#### Exercise inputs ####

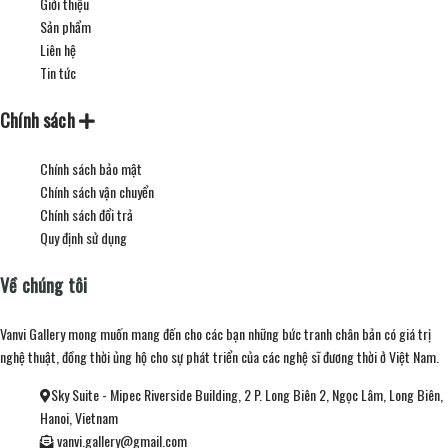
Giới thiệu
Sản phẩm
Liên hệ
Tin tức
Chính sách
Chính sách bảo mật
Chính sách vận chuyển
Chính sách đổi trả
Quy định sử dụng
Về chúng tôi
Vanvi Gallery mong muốn mang đến cho các bạn những bức tranh chân bản có giá trị
nghệ thuật, đồng thời ủng hộ cho sự phát triển của các nghệ sĩ đương thời ở Việt Nam.
Sky Suite - Mipec Riverside Building, 2 P. Long Biên 2, Ngọc Lâm, Long Biên,
Hanoi, Vietnam
vanvi.gallery@gmail.com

####

— Task description —
Apart from the pictures, set down all the entries above exactly.

— Result of this task —
Giới thiệu
Sản phẩm
Liên hệ
Tin tức
Chính sách
Chính sách bảo mật
Chính sách vận chuyển
Chính sách đổi trả
Quy định sử dụng
Về chúng tôi
Vanvi Gallery mong muốn mang đến cho các bạn những bức tranh chân bản có giá trị
nghệ thuật, đồng thời ủng hộ cho sự phát triển của các nghệ sĩ đương thời ở Việt Nam.
Sky Suite - Mipec Riverside Building, 2 P. Long Biên 2, Ngọc Lâm, Long Biên,
Hanoi, Vietnam
vanvi.gallery@gmail.com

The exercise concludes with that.